_EXERCISE OBJECTIVE_:
Say how many lines in the records hold "Quận". Nothing but the number should be given.

DATA LISTING section start

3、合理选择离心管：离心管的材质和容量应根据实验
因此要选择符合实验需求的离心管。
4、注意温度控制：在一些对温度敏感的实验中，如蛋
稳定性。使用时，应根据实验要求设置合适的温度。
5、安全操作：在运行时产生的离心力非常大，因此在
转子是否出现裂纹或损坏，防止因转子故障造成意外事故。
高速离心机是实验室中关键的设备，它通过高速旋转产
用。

DATA LISTING section end
DATA LISTING section start

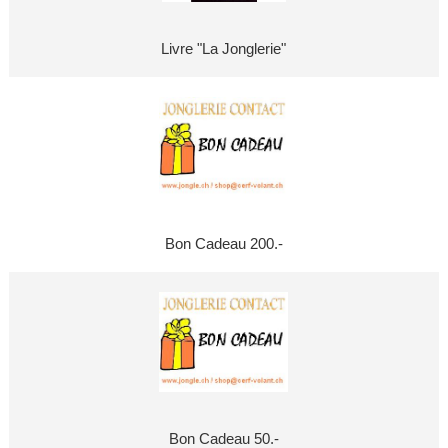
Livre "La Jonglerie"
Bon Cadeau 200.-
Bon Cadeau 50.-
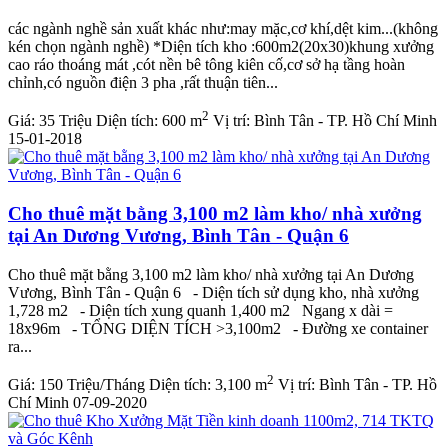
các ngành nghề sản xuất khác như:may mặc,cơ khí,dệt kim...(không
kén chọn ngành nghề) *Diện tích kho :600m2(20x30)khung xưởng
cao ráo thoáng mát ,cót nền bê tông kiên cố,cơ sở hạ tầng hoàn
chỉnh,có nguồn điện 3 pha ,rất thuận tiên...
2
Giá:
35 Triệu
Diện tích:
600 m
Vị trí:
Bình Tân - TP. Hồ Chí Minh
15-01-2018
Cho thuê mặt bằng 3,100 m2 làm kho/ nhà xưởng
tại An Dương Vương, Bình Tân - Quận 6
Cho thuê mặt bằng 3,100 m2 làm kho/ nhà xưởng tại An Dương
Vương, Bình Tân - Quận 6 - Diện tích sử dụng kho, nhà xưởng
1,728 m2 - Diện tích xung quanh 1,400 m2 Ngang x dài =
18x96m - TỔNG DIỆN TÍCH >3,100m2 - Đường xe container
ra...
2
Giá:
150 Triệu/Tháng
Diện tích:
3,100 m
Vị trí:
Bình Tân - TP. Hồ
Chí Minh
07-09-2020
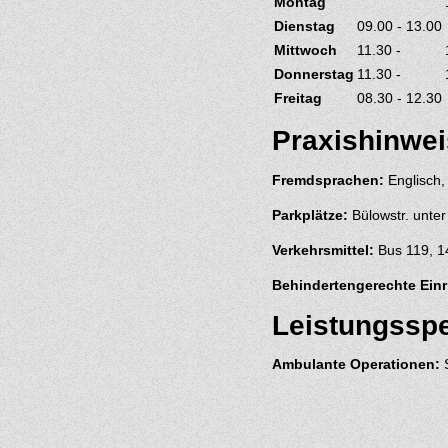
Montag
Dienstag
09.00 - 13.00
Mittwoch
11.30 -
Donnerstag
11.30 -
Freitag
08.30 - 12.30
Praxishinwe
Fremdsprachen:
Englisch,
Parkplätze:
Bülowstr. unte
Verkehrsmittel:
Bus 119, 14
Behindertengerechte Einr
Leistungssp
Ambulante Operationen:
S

DATA LISTING section end

_RESULT OF THE TASK_:
2